[Start of Attachment]

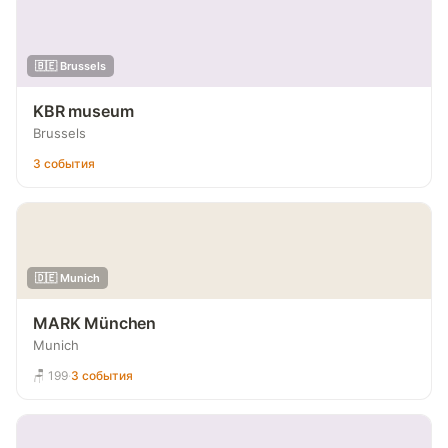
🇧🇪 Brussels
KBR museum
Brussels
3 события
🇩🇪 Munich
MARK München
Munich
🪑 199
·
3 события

[End of Attachment]
[Start of Attachment]

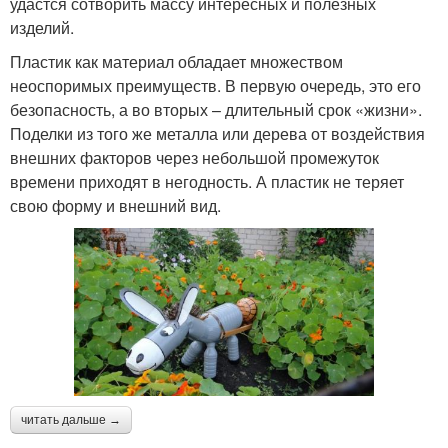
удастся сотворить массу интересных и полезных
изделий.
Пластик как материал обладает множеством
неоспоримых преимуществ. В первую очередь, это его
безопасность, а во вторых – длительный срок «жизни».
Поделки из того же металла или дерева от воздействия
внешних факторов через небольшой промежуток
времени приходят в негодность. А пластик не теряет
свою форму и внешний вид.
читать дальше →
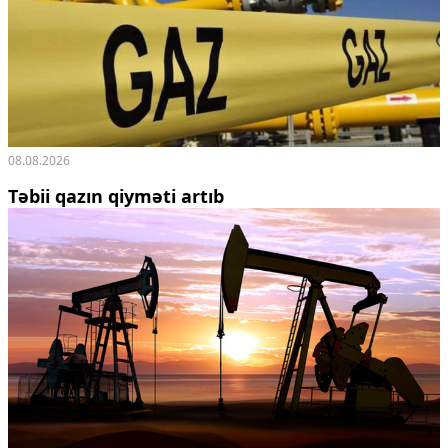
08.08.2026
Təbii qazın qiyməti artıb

[End of Attachment]

§ **Work to be completed**: Restate the lines above from the one containing "неоспоримых преимуществ. В" through the one containing "Təbii qazın qiyməti artıb", inclusive, exactly and without pictures.

§ **Your response**:
неоспоримых преимуществ. В первую очередь, это его
безопасность, а во вторых – длительный срок «жизни».
Поделки из того же металла или дерева от воздействия
внешних факторов через небольшой промежуток
времени приходят в негодность. А пластик не теряет
свою форму и внешний вид.
читать дальше →
08.08.2026
Təbii qazın qiyməti artıb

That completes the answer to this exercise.